| What to produce |
Below are records; count how many of their lines contain the word "para" and give the number alone.
---------- Data ----------
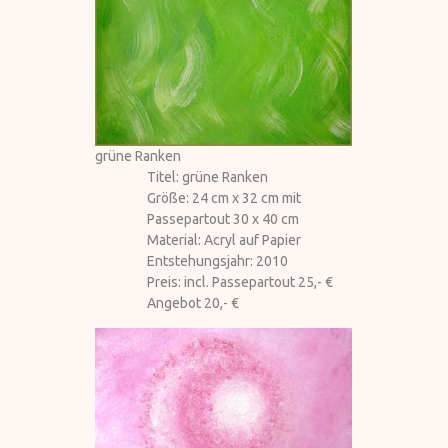
grüne Ranken
Titel: grüne Ranken
Größe: 24 cm x 32 cm mit
Passepartout 30 x 40 cm
Material: Acryl auf Papier
Entstehungsjahr: 2010
Preis: incl. Passepartout 25,- €
Angebot 20,- €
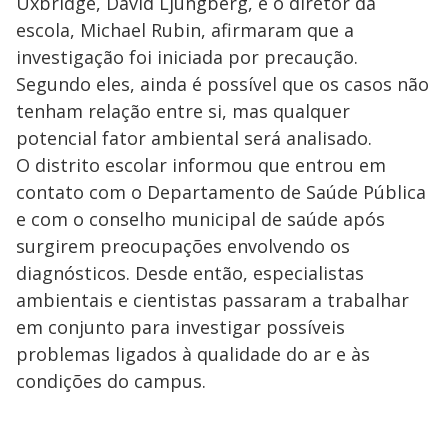
Uxbridge, David Ljungberg, e o diretor da
escola, Michael Rubin, afirmaram que a
investigação foi iniciada por precaução.
Segundo eles, ainda é possível que os casos não
tenham relação entre si, mas qualquer
potencial fator ambiental será analisado.
O distrito escolar informou que entrou em
contato com o Departamento de Saúde Pública
e com o conselho municipal de saúde após
surgirem preocupações envolvendo os
diagnósticos. Desde então, especialistas
ambientais e cientistas passaram a trabalhar
em conjunto para investigar possíveis
problemas ligados à qualidade do ar e às
condições do campus.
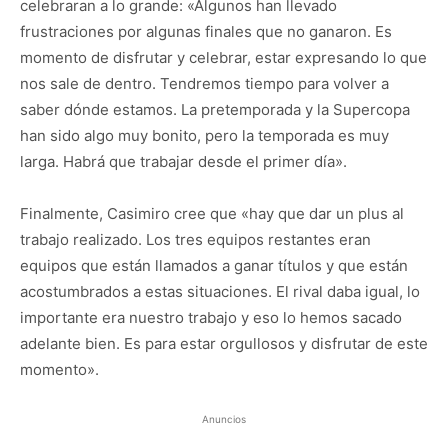
celebraran a lo grande: «Algunos han llevado
frustraciones por algunas finales que no ganaron. Es
momento de disfrutar y celebrar, estar expresando lo que
nos sale de dentro. Tendremos tiempo para volver a
saber dónde estamos. La pretemporada y la Supercopa
han sido algo muy bonito, pero la temporada es muy
larga. Habrá que trabajar desde el primer día».
Finalmente, Casimiro cree que «hay que dar un plus al
trabajo realizado. Los tres equipos restantes eran
equipos que están llamados a ganar títulos y que están
acostumbrados a estas situaciones. El rival daba igual, lo
importante era nuestro trabajo y eso lo hemos sacado
adelante bien. Es para estar orgullosos y disfrutar de este
momento».
Anuncios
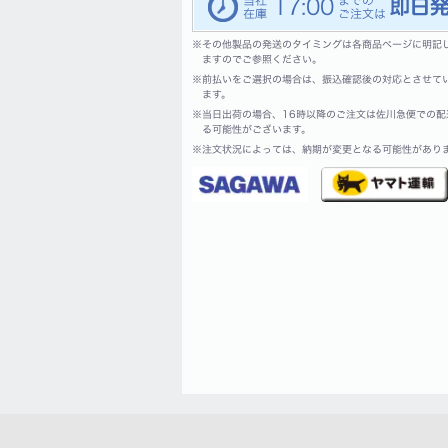
17:00
※
その他製品の発送のタイミングは各商品ページに明記
ますのでご参照ください。
※
前払いをご選択の場合は、振込確認後の対応とさせて
ます。
※
当日出荷の場合、16時以降のご注文は佐川急便での配
る可能性がございます。
※
注文状況によっては、納期が変更となる可能性があり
----------
| Solution to this task |
3